La dernière parution de l’excellente revue « Like » donne la parole à Franck Courtès, ex-photographe devenu écrivain, au sujet de son livre « À pied d’œuvre » où il raconte une chute vertigineuse de son statut social… Il semble que nous partagions quelques points de vue sur l’appauvrissement de la profession.

Nous avons travaillé pour les même supports dans les années 90. La presse nourrissait encore dignement les journalistes que nous étions, détenteurs d’une Carte de Presse si difficile à obtenir. Avoir 30 ans en 2024 et compter sur sa passion pour nourrir une famille, bon courage ! Dans bien des domaines, la condition d’auto-entrepreneur a faussé les estimations du chômage (l’un des nombreux domaines où le gouvernement se moque de nous). Les photographes indépendants ne pouvaient y prétendre et n’entraient donc pas dans les statistiques. Quel est leur statut désormais ? Je me demande qui peut gagner sa vie aujourd’hui uniquement avec des parutions ? Il ne fait pas de doute que ce métier de rêve s’est changé en calvaire. Les écoles et les formations ont mis sur le marché des milliers d’individus promis à la pauvreté. Comme dans de nombreux domaines culturels, seule une élite s’en sortira.

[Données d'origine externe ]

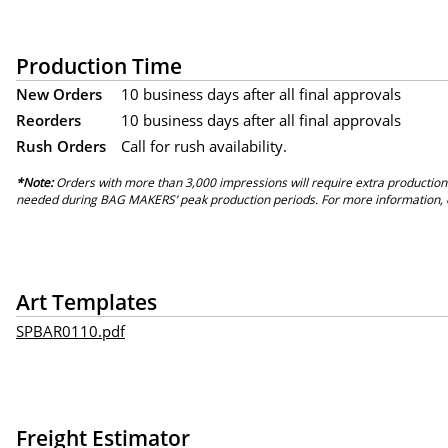
Production Time
New Orders
10 business days after all final approvals
Reorders
10 business days after all final approvals
Rush Orders
Call for rush availability.
*Note:
Orders with more than 3,000 impressions will require extra production
needed during BAG MAKERS’ peak production periods. For more information, 
Art Templates
SPBAR0110.pdf
Freight Estimator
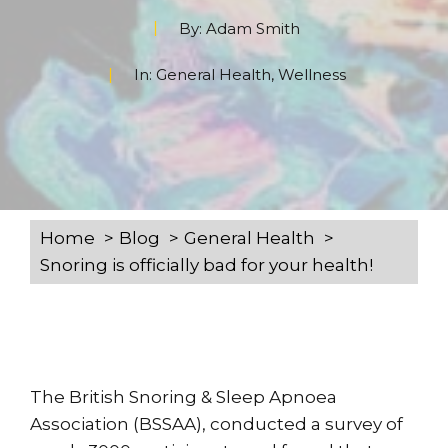
By:
Adam Smith
In:
General Health
,
Wellness
Home
Blog
General Health
Snoring is officially bad for your health!
The British Snoring & Sleep Apnoea
Association (BSSAA), conducted a survey of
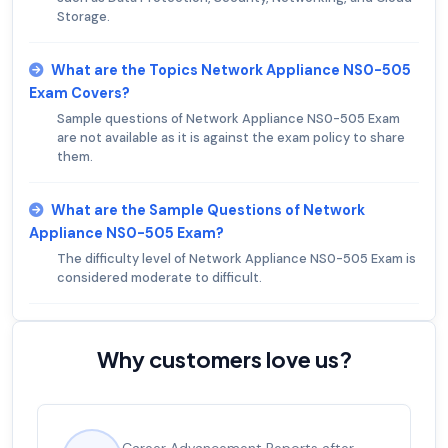
Storage.
What are the Topics Network Appliance NS0-505
Exam Covers?
Sample questions of Network Appliance NS0-505 Exam
are not available as it is against the exam policy to share
them.
What are the Sample Questions of Network
Appliance NS0-505 Exam?
The difficulty level of Network Appliance NS0-505 Exam is
considered moderate to difficult.
Why customers love us?
Experienced career promotions, avg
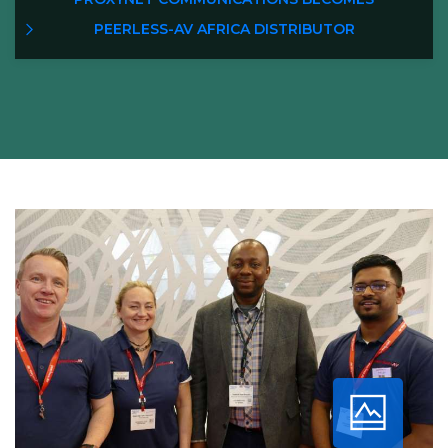
PEERLESS-AV AFRICA DISTRIBUTOR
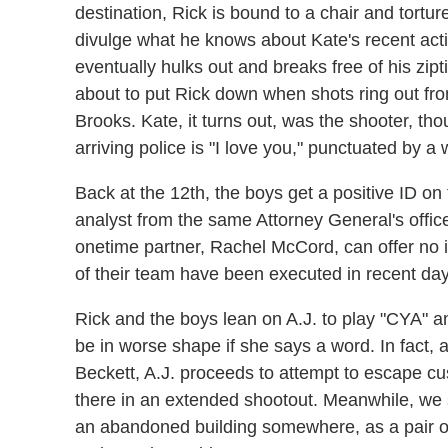
destination, Rick is bound to a chair and torture
divulge what he knows about Kate's recent acti
eventually hulks out and breaks free of his zip
about to put Rick down when shots ring out fro
Brooks. Kate, it turns out, was the shooter, tho
arriving police is "I love you," punctuated by a
Back at the 12th, the boys get a positive ID o
analyst from the same Attorney General's offi
onetime partner, Rachel McCord, can offer no in
of their team have been executed in recent day
Rick and the boys lean on A.J. to play "CYA" an
be in worse shape if she says a word. In fact, a
Beckett, A.J. proceeds to attempt to escape cust
there in an extended shootout. Meanwhile, we
an abandoned building somewhere, as a pair o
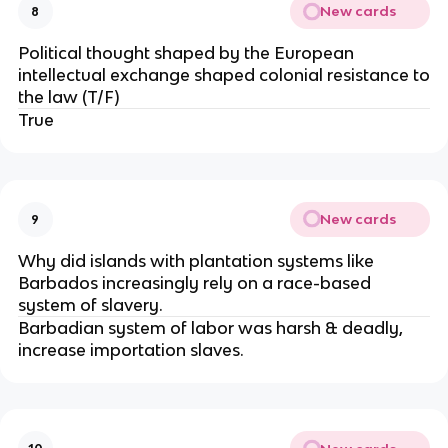
New cards
8
Political thought shaped by the European
intellectual exchange shaped colonial resistance to
the law (T/F)
True
New cards
9
Why did islands with plantation systems like
Barbados increasingly rely on a race-based
system of slavery.
Barbadian system of labor was harsh & deadly,
increase importation slaves.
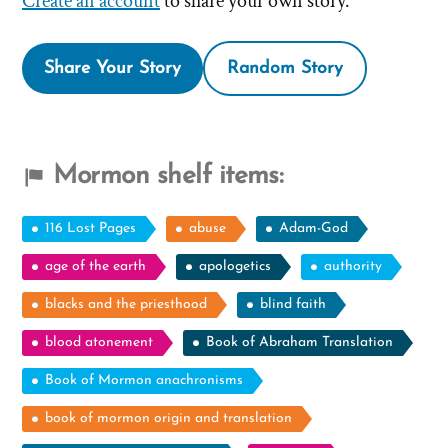
Create an account
to share your own story.
Share Your Story
Random Story
Mormon shelf items:
116 Lost Pages
abuse
Adam-God
age of the earth
apologetics
authority
blacks and the priesthood
blind faith
blood atonement
Book of Abraham Translation
Book of Mormon anachronisms
book of mormon origin and translation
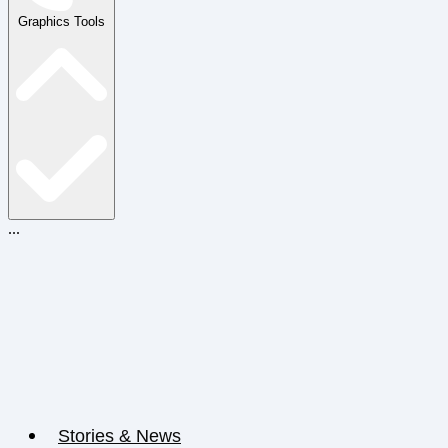
Graphics Tools
...
Stories & News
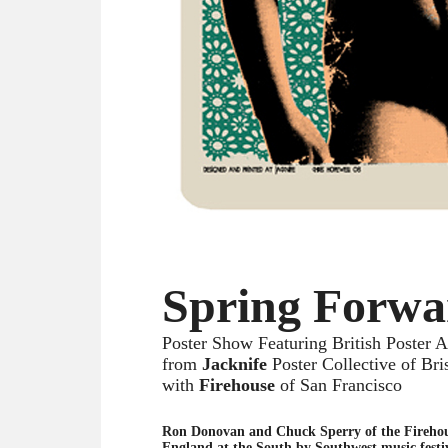
Spring Forwa
Poster Show Featuring British Poster Ar
from
Jacknife
Poster Collective of Bri
with
Firehouse
of San Francisco
Ron Donovan and Chuck Sperry of the Fireho
England at the South by Southwest music festiv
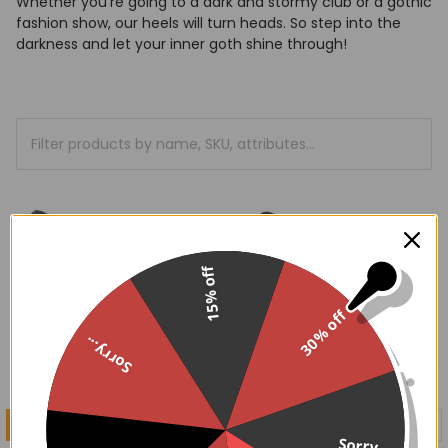
Whether you're going to a dark and stormy club or a gothic
fashion show, our heels will turn heads. So step into the
darkness and let your inner goth shine through!
15% off
30% off
Sorry...
CHOOSE OPTIONS
CHOOSE OPTIONS
Sorry...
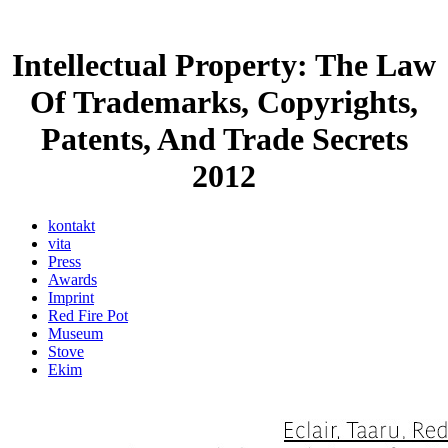
Intellectual Property: The Law
Of Trademarks, Copyrights,
Patents, And Trade Secrets
2012
kontakt
vita
Press
Awards
Imprint
Red Fire Pot
Museum
Stove
Ekim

Publication Libération 1992, Cannes par Arnaud Baumann. Vidéo Capture

L’arrivée des technologies numériques est-elle la seule responsable ?
Contrairement à Franck Courtès, j’ai accueilli ces nouveaux outils comme une cure de jouvence au début des années 2000. J’avais adoré découvrir les premiers Mac et Photoshop en 1992. Mes premières « Vidéocaptures » – 4 arrêts sur images incrustées de leur time code – m’avaient conduit à couvrir le Festival de Cannes pour Libération. L’envoi laborieux de fichiers d’1,2Mo en dix minutes par « Itinéris » – une première en France – était l’équivalent préhistorique des envois « WeTransfer » actuels. Nous sommes bien obligés d’admettre les progrès d’un smartphone qui permet de publier à peu de frais partout dans le monde et même d’exposer en galerie. Je jongle avec mes archives – y compris argentiques numérisées – pour en faire des livres et des expositions.

© Arnaud Baumann

Dans les années 70, je souhaitais la démocratisation de l’acte photographique. Je rêvais aussi d’un appareil, tenu à bout de bras, qui permettrait de faire le point tout en cadrant. La réalité a dépassé l’illusion. Le revers de la médaille avec le numérique, c’est que non seulement la valeur marchande d’une photo a fait une chute vertigineuse, mais la population entière est devenue débile. Il n’y a qu’à regarder les comportements dans les musées – avec les selfies – ou dans les transports en commun, les yeux absents des voyageurs rivés à un écran. La génération actuelle des teen-agers, si elle ne se fait pas décimer par des accidents de la circulation, pourrait bien devenir bossue et bigleuse à cinquante ans.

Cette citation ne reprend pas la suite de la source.